Rossignol is excited to introduce an industry first story that combines the precision fit of a liner that is inspired by ski-boot liners mixed with the comfort & style of a snowboard boot shell. Nitro continues partnering with Burton to expand the use of the StepOn system. Andi Aurhammer emphasizes: “we feel it is important for the market not to be split up into many systems, leaving the retailer alone in handling non-matching inventory.” F2 will present its new “recycling carbon” at the ISPO tradeshow in Munich and Deeluxe is introducing a completely new outsole on the all-new Kevin Backstrom signature boot that takes the brand’s patented Skateflex sole concept one step further. Head keeps using their revolutionary boot fitting system, Liquid Fit, in its pro boots for season 23/24. The brand claims it provides the most precise and quickest customization available by using a 100% flexible, paraffin-based material. K2 will have a new splitboard boot that will be “appealing to the wider splitboard community with all you need and nothing you don´t.” According to K2, the brand also wants “to show that our lacing and Boa boots rock.”
Vans is introducing an updated and upgraded version of the men’s Verse snowboard boot for 23/24. Matt Patti, global snow category manager states: “The Verse has long been regarded as one of the most versatile technical terrain boots available today. And this next iteration brings generational advancements in both performance and protection.” ThirtyTwo will have collabs with Crab Grab, Santa Cruz, Spring Break, and Chris Christenson, creating a collection that overall mixes technical high performance with classic outdoor aesthetics. For Flux, the main development themes are “fitting, a sense of oneness with the body and matching, a sense of oneness with the gear,” explains Kyosuke Ogata.
LACE YOUR STYLE
When it comes to lacing options, brands are usually pushing their own lacing combos and listening to what the customers and retailers need. F2 uses the “TGS” lacing system that comes from Japan and claims it is one of the most modern and intuitive designs. Northwave has different closure systems, butdoes not use BOA since the brand has its own wire closure system. Deeluxe, despite the demand for the brand’s fast lacing system, further expands its collaboration with BOA.
Vans confirms that hybrid BOA models are booming and DC will be introducing the all-new premium hybrid boot, combining traditional lacing with the Boa Fit system and DC’s patent-pending superlockheel harness. Even ThirtyTwo–which is always focused on lace boots for core riders–sees a big demand for BOA, like the Diesel Hybrid, developed with Chris Grenier. It has the fit and feel of a standard lace boot, but with the added heel lock down from the BOA Hybrid Instep system.

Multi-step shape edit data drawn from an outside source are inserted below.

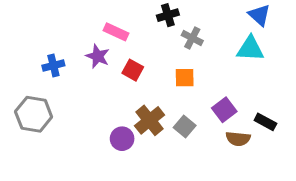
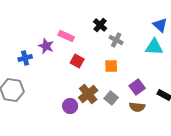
black cross: (168, 15) -> (100, 25), turned -32
purple star: (98, 56) -> (46, 46), moved
brown semicircle: (238, 139) -> (137, 107), moved

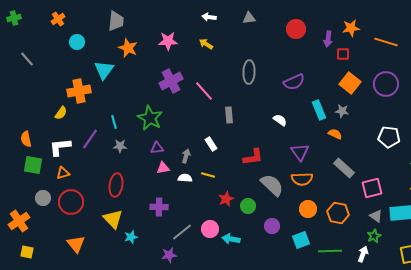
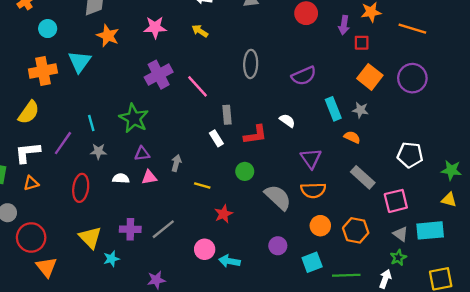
orange cross: (79, 91) -> (43, 71), moved
yellow semicircle: (61, 113) -> (29, 112), size x1.5
white pentagon: (389, 137) -> (410, 155), moved
white rectangle: (211, 144) -> (216, 138), moved
red L-shape: (253, 157) -> (255, 135), moved
white semicircle: (185, 178) -> (121, 178), moved
red ellipse: (116, 185) -> (81, 188), moved
red circle: (71, 202) -> (31, 237), moved
green circle: (248, 206) -> (245, 171), moved
purple cross: (159, 207) -> (130, 229), moved
gray line: (182, 232) -> (163, 229), moved

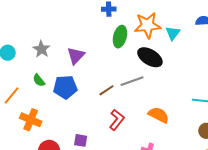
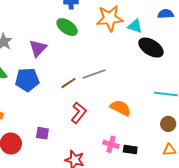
cyan triangle: (173, 33) -> (135, 26), turned -49
green ellipse: (120, 37) -> (67, 27), moved, turned -70
black ellipse: (150, 57) -> (151, 48), moved

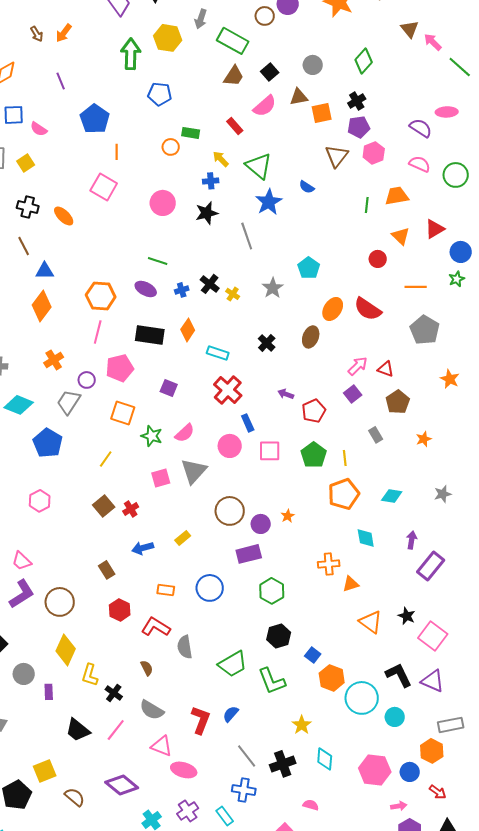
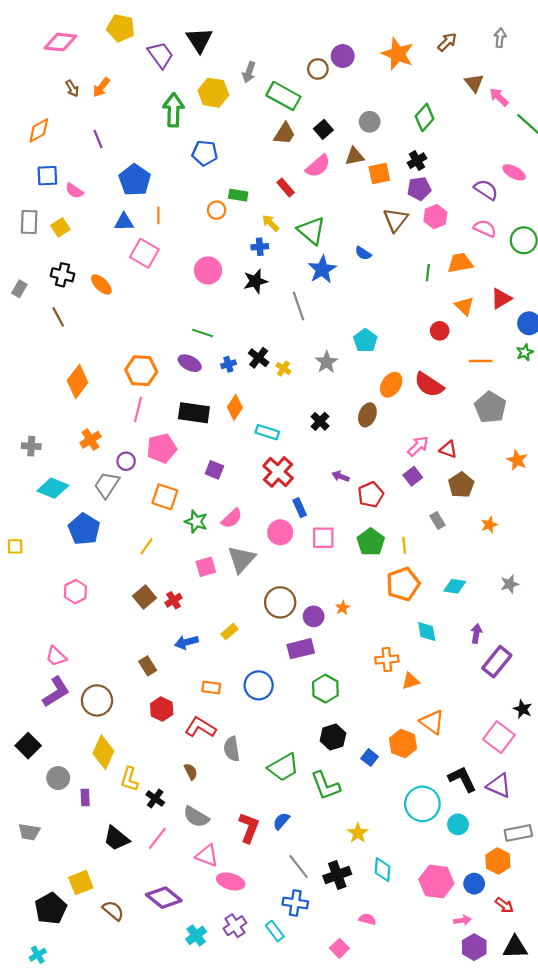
pink ellipse: (447, 112) -> (514, 172), turned 30
blue triangle: (45, 271) -> (124, 222), moved
black star: (407, 616) -> (523, 709), moved
orange hexagon: (332, 678) -> (403, 744), moved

When style comes into place, it serves boots’ purpose and program, merging aesthetic, design and functionality. Deeluxe’s all-terrain inspirations are high-tech outdoor gear and the more urban iteration of it–gorpcore. The brand’s freestyle series is also mainly inspired from skate shoe trends and sneaker culture in general. Northwave, together with Ethan Morgan, are bringing on the DIYX concept. The brand will feature his Decade boot with artists painting live during the up-and-coming STRT JAMevent. Rome’s boot collection takes its visual cues from skate brands, hiking brands, and workwear brands, continuing to focus on the mantra of something for every riding style. Nidecker’s boot designer, Molin, likes the outdoor world and gets inspired by expedition products and trail running shoes. Yet he always likes to ensure that a few colourways or prints are inspired by fashion and art to make a colour palette that makes sense for the brand, market trends, and the function of the boots. As a skater-owned brand, ThirtyTwo is heavily influenced by skateboarding but the new line is also influenced by mountaineering, trail running, sportswear, and sneaker culture at large.
Yet beyond all of these latest developments, the foundation of success remains the same. As Linnbergat Ride concludes: “we invest in snowboarding. Honestly, if you are doing it right, you are just building boots that fit good and are good for snowboarding.” Word.